Mother applauded for allowing children to bother husband during work meeting
A mother has received the support of anonymous Reddit users after allowing her children to bother their father during a work meeting.
The 31-year-old woman took to Reddit’s popular confession forum, Am I The A**hole, to ask the internet if she made the right parenting decision. She started by explaining how she and her husband, 36, shared two sons – a five year old and a seven year old.
Usually, she works from home, running her own business, while her husband works in an office most days. However, he’ll work from their house a few days a week, but he prefers to leave because he thinks the house is “distracting”.
“I don’t have a lot of daily work, just some emails and planning (maybe three hours a day?) but the business does make about a third of our household income,” she explained. “But my younger son is home all day and just dealing with him takes a lot of energy. He’s really high energy and will probably wreck something if you leave him alone for an hour.”
Her seven-year-old son comes home around three in the afternoon every day. Then, if her husband is at the office, she’ll be with the children alone until eight or nine at night.
Recently, the Redditor and her spouse got into a fight when she didn’t have dinner prepared for him when he returned home.
She said: “He was also tired and we were both short tempered so we ended up snapping at each other.
“He said I should have at least ordered before he got home and he was hungry, I said I forgot and it’s not fair that food is always my problem,” the Reddit user continued. “He said that I’m home all day and I even admit I don’t have much work to do, so I’m basically a SAHM and should at least take care of dinner.”
Her husband then offered to take care of their children for a day while he worked from home, to prove to her it was not difficult. The plan was set for the following day.
The Redditor admitted: “I slept in, and when I woke up he was already frazzled from getting the older one ready for school. He ended up having to cancel a meeting to make breakfast, and was worried about that.”
On top of that, their sons went to play in the yard and tracked mud through the house. She didn’t help her husband clean the mess up.

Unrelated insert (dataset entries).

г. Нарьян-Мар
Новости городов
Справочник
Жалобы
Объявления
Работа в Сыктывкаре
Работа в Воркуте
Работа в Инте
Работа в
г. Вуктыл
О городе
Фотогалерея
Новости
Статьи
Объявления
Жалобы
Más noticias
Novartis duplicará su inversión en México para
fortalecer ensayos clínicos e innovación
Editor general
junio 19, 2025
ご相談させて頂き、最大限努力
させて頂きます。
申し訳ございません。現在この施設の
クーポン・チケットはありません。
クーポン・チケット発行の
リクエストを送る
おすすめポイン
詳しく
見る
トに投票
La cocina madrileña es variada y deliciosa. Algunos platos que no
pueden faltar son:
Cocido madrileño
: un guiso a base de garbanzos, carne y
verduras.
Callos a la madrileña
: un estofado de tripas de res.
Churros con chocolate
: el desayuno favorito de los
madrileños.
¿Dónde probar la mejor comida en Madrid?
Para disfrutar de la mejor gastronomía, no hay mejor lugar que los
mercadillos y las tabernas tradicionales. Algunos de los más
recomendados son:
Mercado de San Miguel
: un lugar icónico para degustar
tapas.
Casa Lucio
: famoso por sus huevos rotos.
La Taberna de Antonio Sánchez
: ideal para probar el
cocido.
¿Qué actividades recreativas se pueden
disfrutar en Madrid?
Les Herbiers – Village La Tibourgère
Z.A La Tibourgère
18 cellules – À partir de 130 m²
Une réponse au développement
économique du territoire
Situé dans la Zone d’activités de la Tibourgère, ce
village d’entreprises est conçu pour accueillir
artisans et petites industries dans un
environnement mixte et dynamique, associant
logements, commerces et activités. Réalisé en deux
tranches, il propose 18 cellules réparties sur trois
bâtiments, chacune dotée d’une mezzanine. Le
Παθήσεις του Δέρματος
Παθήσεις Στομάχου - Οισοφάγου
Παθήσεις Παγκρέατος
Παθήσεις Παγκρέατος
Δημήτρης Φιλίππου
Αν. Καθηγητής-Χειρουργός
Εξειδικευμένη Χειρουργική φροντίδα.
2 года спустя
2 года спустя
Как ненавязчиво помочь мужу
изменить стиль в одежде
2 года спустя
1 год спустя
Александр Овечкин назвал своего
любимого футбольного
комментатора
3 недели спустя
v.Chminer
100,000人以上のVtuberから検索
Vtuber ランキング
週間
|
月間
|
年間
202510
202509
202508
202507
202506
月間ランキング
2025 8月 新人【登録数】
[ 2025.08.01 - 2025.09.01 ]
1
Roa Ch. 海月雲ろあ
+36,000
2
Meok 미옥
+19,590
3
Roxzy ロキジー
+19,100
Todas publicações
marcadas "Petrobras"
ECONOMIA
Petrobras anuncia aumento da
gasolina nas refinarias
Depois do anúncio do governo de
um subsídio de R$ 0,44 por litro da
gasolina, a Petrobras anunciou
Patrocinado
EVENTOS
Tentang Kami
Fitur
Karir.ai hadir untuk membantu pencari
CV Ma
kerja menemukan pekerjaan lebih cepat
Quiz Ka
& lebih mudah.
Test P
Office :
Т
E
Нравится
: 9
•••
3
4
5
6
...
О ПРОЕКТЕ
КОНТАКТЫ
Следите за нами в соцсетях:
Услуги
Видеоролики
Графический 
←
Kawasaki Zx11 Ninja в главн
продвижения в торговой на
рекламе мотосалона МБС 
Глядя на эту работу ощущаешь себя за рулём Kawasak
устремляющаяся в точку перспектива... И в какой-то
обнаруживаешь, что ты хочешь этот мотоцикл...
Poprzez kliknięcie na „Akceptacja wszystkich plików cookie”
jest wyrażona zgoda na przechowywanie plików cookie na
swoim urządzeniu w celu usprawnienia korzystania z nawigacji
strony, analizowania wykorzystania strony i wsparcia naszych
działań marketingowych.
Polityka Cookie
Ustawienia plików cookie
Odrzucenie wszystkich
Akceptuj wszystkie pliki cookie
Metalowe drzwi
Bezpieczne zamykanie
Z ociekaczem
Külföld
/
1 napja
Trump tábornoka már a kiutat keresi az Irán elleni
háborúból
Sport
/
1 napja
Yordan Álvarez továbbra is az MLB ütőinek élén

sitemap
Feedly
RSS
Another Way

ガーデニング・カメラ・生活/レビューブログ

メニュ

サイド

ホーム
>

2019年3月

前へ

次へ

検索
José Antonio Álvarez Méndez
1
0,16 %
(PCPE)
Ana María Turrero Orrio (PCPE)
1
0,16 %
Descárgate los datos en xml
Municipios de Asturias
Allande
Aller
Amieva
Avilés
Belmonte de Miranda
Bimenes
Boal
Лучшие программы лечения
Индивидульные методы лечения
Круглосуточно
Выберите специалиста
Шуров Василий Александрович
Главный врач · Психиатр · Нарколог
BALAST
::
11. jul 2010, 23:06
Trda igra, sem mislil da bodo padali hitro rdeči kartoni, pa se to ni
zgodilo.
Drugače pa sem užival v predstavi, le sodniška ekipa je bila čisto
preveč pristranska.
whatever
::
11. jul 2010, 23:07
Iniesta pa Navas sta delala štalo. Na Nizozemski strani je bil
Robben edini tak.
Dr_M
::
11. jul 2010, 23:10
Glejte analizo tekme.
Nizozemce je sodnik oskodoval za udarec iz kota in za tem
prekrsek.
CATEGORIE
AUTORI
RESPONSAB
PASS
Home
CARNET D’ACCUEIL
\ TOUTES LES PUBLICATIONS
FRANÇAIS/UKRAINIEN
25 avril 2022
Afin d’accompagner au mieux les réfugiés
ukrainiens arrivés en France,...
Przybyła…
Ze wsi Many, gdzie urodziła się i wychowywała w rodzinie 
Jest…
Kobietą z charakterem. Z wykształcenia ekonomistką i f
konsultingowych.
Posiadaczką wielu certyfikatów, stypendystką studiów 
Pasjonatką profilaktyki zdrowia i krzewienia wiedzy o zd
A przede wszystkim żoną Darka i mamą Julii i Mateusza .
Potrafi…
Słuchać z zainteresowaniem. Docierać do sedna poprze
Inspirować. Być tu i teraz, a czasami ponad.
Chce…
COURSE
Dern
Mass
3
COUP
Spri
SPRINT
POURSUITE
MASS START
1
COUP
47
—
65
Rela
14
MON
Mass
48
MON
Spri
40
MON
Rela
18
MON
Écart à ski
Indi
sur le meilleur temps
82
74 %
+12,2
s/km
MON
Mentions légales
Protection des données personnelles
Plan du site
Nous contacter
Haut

She confessed: “By this point I did feel sort of guilty because it was definitely harder for him to take care of work at the same time, but all I wanted was an apology. He said he was doing this to show that I do nothing all day, and if he just admitted he was wrong I would have helped out straight away.”
The worst happened when the Reddit user’s husband had a meeting in the afternoon. Their sons got into an argument during his meeting, leaving the five year old upset and in tears just 20 minutes into it.
“He was really loud and my husband’s video was also on, then he told the kid to leave him alone but he was upset and crying and wasn’t listening,” the original poster explained. “After a few mins my husband went back to the meeting and apologised to the other people. When it was finished, he was really angry at me.”
Her husband argued that she just stood by, refused to help him, and let the drama unfold. The Redditor added: “He said I could see what was happening and I just watched him struggle without helping. I said all you had to say was please help, he said I shouldn’t be so petty and prideful.”
The Reddit user confessed she didn’t think allowing their son disrupting his meeting for “a few minutes” was a “huge deal”. Still, she acknowledged that the situation probably didn’t make him look good in front of his boss.
She finished by asking whether she was in the wrong.
Readers flooded her comments section, the majority arguing she had every right to let the situation transpire as it did.
“If I’m not reading the post completely wrong they’re your husbands kids as well? So not sure why point one is worded as it is with the ‘I didn’t step in to help when *my* kids were disturbing him,’” one blunt individual pointed out. “He said he could handle it, he couldn’t - that’s on him.”
Another reader said: “You’re justified in your pettiness but his pride is getting in the way. Did he even manage to make dinner?”
“He suggested this bet. Not your fault he lost, miserable. Well done, but it’s too bad he’s not admitting he was wrong. You still need that,” a third added.
Other readers suggested disciplining their children to not be such “handfuls” all the time.
One Reddit user wrote: “A five year old and seven year old should be old enough to play together and not disturb their parents unless someone was hurt or something was broken.”